The .22 Magnum for Self-Defense, American Rifleman, 5/24/13, with test results

Discussion in 'Self Defense Tactics & Weapons' started by mjp28, Jun 2, 2013.

  1. mjp28

    mjp28 Well-Known Member

    Dec 17, 2011
    anytown, OHIO
    The .22 Magnum for Self-Defense, American Rifleman, 5/24/13, with test results

    (This is a great article in this month's AR magazine, even comparing the .22MAG with the 9MM and .45ACP...interesting results!)

    Due to its light recoil, even a novice shooter can deliver six accurate shots in seconds from a lightweight, .22 WMR revolver.
    By Richard Mann

    A practical personal protection plan should include a handgun, but that handgun should, without question, be one you’re comfortable with. As you become more experienced you’ll have the opportunity to further evaluate the situation and trade-up as your comfort and skill levels increase. For some, a .22 Winchester Magnum Rimfire (WMR) might be the best place to start. It’s also affordable, readily available and relatively easy to shoot.

    The .22 WMR is just one of many cartridges that comes in handguns sized for personal protection or concealed carry. A compact and light handgun like Ruger’s new 16-ounce LCR is a perfect example of a carry-size .22 WMR revolver. For those who want to carry the smallest handgun possible, North American Arms’ less-than-6-ounces Mini-Revolvers, with 1-inch barrels, are about as small as small gets.......CONTINUED IN LINK......

    (Oh the Ruger LCR WMR is a beautiful gun, now a NA with a 1" barrel, well might pass unless you really want something tiny!)
    Last edited: Jun 2, 2013
  2. mjp28

    mjp28 Well-Known Member

    Dec 17, 2011
    anytown, OHIO
    Way back at my old house I did my own tests, got my 55 gal. drum we burned in and got out a bunch of ammo and guns to try out.

    .22 .22MAG .25 .38 pistols and my .22 Win 290 rifle and 20 ga shotgun.

    Well ammo does make a difference of course, kind of fun shooting a 20 ga "pumpkin ball", 00, and FMJ vs hollow points, birdshot and whatever else was around.

    I was really impressed with the .22MAG and not impressed with a little .25 auto. Brand new cheap little piece of Italian made junk jammed on shot #1, scratch that for a defensive weapon.

    Loved my first gun I ever bought a Winchester 290 .22 21S/17L/15LR as fast as you can pull the never forget your first. :D

    Oh those were fun years, shooting in your backyard anytime you wanted. :)

  3. flboots

    flboots Well-Known Member

    Aug 21, 2012
    Northeast Florida
    This is a good informative article.
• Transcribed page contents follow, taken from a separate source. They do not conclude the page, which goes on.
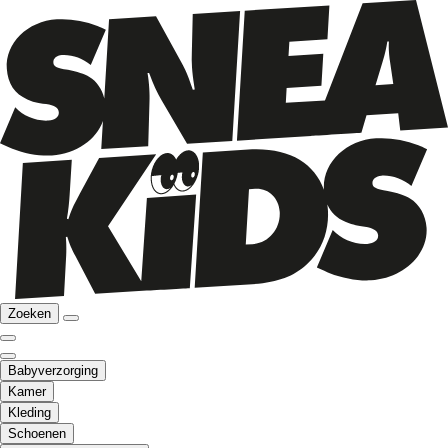
Zoeken
Babyverzorging
Kamer
Kleding
Schoenen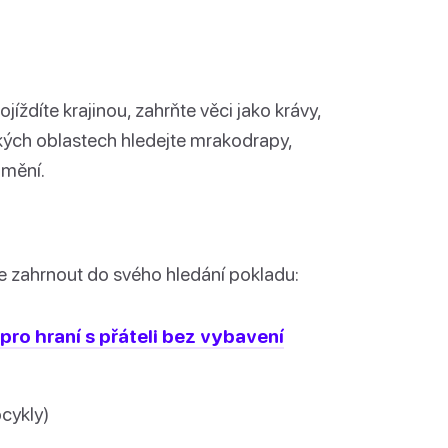
íždíte krajinou, zahrňte věci jako krávy,
kých oblastech hledejte mrakodrapy,
umění.
e zahrnout do svého hledání pokladu:
ro hraní s přáteli bez vybavení
cykly)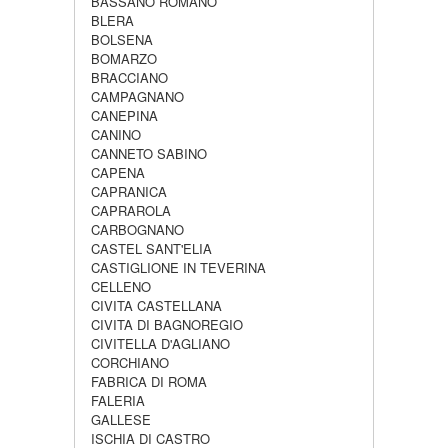
BASSANO ROMANO
BLERA
BOLSENA
BOMARZO
BRACCIANO
CAMPAGNANO
CANEPINA
CANINO
CANNETO SABINO
CAPENA
CAPRANICA
CAPRAROLA
CARBOGNANO
CASTEL SANT'ELIA
CASTIGLIONE IN TEVERINA
CELLENO
CIVITA CASTELLANA
CIVITA DI BAGNOREGIO
CIVITELLA D'AGLIANO
CORCHIANO
FABRICA DI ROMA
FALERIA
GALLESE
ISCHIA DI CASTRO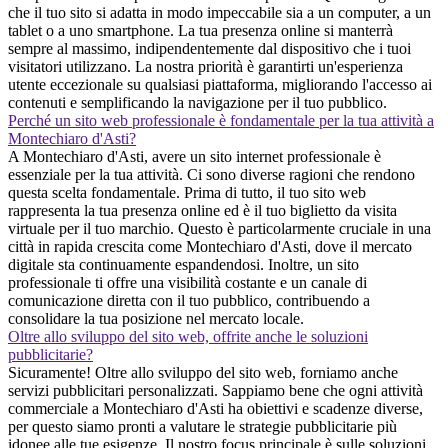
che il tuo sito si adatta in modo impeccabile sia a un computer, a un
tablet o a uno smartphone. La tua presenza online si manterrà
sempre al massimo, indipendentemente dal dispositivo che i tuoi
visitatori utilizzano. La nostra priorità è garantirti un'esperienza
utente eccezionale su qualsiasi piattaforma, migliorando l'accesso ai
contenuti e semplificando la navigazione per il tuo pubblico.
Perché un sito web professionale è fondamentale per la tua attività a
Montechiaro d'Asti?
A Montechiaro d'Asti, avere un sito internet professionale è
essenziale per la tua attività. Ci sono diverse ragioni che rendono
questa scelta fondamentale. Prima di tutto, il tuo sito web
rappresenta la tua presenza online ed è il tuo biglietto da visita
virtuale per il tuo marchio. Questo è particolarmente cruciale in una
città in rapida crescita come Montechiaro d'Asti, dove il mercato
digitale sta continuamente espandendosi. Inoltre, un sito
professionale ti offre una visibilità costante e un canale di
comunicazione diretta con il tuo pubblico, contribuendo a
consolidare la tua posizione nel mercato locale.
Oltre allo sviluppo del sito web, offrite anche le soluzioni
pubblicitarie?
Sicuramente! Oltre allo sviluppo del sito web, forniamo anche
servizi pubblicitari personalizzati. Sappiamo bene che ogni attività
commerciale a Montechiaro d'Asti ha obiettivi e scadenze diverse,
per questo siamo pronti a valutare le strategie pubblicitarie più
idonee alle tue esigenze. Il nostro focus principale è sulle soluzioni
One thing I don't agree with in the article, was the statement that unlike hunters that shoot to kill, people try to wound to stop the BG. I was taught "Never pull a gun unless your going to shoot. If you shoot, shoot to kill." I have passed this down to my son. Also treat every gun as loaded. Pulling a gun should be the last resort.
  4. Iron Eagle

    Iron Eagle Well-Known Member

    Feb 17, 2012
    A dead intruder can't return to your house to try again- AS LONG AS YOU ARE WITHIN YOUR RIGHTS TO USE A PARTICULAR LEVEL OF FORCE. If you have to end a life, part of the fallout is having to live with that choice, not to mention all of the legal ramifications.
  5. mjp28

    mjp28 Well-Known Member

    Dec 17, 2011
    anytown, OHIO
    I agree unless it's a really unusual situation. Think fast you might have one chance. (like a stumbling drunk who is unarmed, etc,) don't fire unless you have no other choice, if you do be prepared to do "what's necessary", even drop the BG cold.

    When I showed people my guns that never shot I had my cardinal rules:

    1. Most important TREAT EVERY GUN AS IF IT'S LOADED, no matter what.
    2. Never point it at anything unless it's your target.
    3. NEVER pull the trigger unless you want that gun to fire.
    4. Maybe as important as #1, NEVER pull out a gun unless you're ready and able to fire it! If you pull it you've just escallated the situation....the other guy might just pull his gun and fire or charge you.

    When/if possible run away!

    And the article did say just having a pulled gun may cause the BG to take off running -but- that's not a 100% guarantee!
    Last edited: Jun 3, 2013
  6. carver

    carver Moderator Supporting Member

    I bought my wife a Taurus PT22 because she is very recoil sensitive, but she's not strong enough to pull the trigger on these little .22s. The Ruger LCR trigger is no better. I have an old SA/DA Taurus .22LR revolver that she has no problems with. I might look into the Taurus ULTRA-LITE Model 941 .22 mag. And it's only $500. Just because these little guns are light weight, and small, does not mean that handicapped people, or small people, can handle/shoot them.